Published Online: May 15, 2025. https://doi.org/10.4088/PCC.24nr03855
© 2025 Physicians Postgraduate Press, Inc.
Submitted: September 17, 2024; accepted January 9, 2025.
To Cite: Khan S, Sayana P, Waseem S, et al. The role of glucagon-like peptide 1 receptor agonists in alcohol use disorder. Prim Care Companion CNS Disord 2025;27(3):24nr03855
Author Affiliations: PPD, Part of Thermo Fisher, Cypress, Texas (Khan); University of Arizona, Integrative Psychiatry Program, Tucson, Arizona (Sayana); McMaster University of Health Sciences, Hamilton, Ontario (Waseem); University of Illinois at Chicago Medical Center, Neuropsychology Service, Chicago, Illinois (Olu-Lawal Oluwanifesimi); Texas Tech University Health Science Center at Permian Basin, Midland, Texas (Yadav, Jain); Yale New Haven School of Medicine, New Haven, Connecticut (Mansuri).

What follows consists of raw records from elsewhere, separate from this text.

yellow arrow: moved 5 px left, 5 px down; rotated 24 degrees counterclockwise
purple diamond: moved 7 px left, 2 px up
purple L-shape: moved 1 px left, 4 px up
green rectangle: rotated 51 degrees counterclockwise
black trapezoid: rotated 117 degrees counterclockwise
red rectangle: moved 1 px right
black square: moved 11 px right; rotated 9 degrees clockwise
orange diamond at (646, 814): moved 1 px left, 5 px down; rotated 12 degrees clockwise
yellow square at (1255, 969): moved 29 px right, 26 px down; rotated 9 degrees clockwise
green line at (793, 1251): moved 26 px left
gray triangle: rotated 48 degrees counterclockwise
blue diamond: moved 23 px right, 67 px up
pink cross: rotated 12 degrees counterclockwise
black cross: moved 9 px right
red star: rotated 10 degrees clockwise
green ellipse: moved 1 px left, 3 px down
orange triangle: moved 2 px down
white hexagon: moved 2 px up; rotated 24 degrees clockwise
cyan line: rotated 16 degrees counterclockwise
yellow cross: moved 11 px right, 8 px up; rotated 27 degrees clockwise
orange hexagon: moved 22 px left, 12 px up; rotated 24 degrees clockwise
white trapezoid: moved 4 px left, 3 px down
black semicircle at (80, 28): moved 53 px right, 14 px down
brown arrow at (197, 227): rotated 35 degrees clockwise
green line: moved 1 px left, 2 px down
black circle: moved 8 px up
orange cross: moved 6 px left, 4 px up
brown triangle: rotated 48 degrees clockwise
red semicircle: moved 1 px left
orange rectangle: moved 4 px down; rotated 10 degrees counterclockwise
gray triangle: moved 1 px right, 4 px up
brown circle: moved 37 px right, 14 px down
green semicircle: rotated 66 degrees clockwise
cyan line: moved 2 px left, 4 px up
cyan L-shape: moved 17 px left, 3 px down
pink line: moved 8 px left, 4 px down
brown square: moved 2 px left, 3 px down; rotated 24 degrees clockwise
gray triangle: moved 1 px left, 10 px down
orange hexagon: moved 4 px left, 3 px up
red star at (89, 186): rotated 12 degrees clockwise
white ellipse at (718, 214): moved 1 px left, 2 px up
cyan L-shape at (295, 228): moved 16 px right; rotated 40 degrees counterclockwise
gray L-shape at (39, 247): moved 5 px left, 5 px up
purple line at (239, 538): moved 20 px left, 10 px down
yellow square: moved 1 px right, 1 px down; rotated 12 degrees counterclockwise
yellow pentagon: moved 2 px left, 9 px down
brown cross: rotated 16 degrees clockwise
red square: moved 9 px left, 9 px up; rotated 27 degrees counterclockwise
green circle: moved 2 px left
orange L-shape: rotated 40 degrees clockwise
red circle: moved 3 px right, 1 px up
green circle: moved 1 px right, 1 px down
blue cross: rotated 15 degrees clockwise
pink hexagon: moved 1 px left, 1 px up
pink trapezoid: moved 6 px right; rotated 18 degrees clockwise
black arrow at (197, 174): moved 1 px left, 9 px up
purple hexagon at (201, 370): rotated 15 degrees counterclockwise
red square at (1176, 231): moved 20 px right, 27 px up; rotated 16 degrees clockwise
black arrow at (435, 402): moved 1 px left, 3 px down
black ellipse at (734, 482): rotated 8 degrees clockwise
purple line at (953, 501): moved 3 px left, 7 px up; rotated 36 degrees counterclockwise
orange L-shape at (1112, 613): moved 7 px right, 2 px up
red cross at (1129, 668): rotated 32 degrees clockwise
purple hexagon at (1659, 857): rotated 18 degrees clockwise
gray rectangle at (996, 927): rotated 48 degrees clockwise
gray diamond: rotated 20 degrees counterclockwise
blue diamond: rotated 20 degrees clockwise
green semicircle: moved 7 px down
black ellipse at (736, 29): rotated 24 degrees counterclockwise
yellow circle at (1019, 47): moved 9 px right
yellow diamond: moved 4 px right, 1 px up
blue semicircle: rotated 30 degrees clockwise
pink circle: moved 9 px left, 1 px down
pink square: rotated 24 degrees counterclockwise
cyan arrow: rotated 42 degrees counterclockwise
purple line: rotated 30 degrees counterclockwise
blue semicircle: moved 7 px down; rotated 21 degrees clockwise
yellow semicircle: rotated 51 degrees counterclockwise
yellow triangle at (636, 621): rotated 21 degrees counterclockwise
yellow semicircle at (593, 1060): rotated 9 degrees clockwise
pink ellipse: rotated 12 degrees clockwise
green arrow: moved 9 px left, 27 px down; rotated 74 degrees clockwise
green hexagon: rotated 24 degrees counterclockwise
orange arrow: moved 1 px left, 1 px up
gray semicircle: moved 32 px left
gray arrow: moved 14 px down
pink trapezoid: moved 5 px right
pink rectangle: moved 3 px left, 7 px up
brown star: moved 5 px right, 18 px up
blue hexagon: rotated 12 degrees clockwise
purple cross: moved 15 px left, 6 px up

Corresponding Author: Sadaf Khan, MBBS, PPD, Part of Thermo Fisher, 16603 Cypress Marsh CT, Cypress, TX 77429 ([email protected]).
Relevant Financial Relationships: None.
Funding/Support: None.

Clinical Points

• Glucagon-like peptide-1 (GLP-1) agonists can reduce motivation to seek alcohol and prevent a relapse of alcohol use disorder in a dose-dependent manner; this effect results from a broad range of effects on appetite, weight, palatability, and the reward-seeking pathway in the central nervous system.
• As decreasing glucose levels and alcohol-seeking behavior are 2 dual effects of GLP-1 receptor agonists, the dosage can be adjusted accordingly to achieve the desired benefits while reducing the potential side effects of the drug class.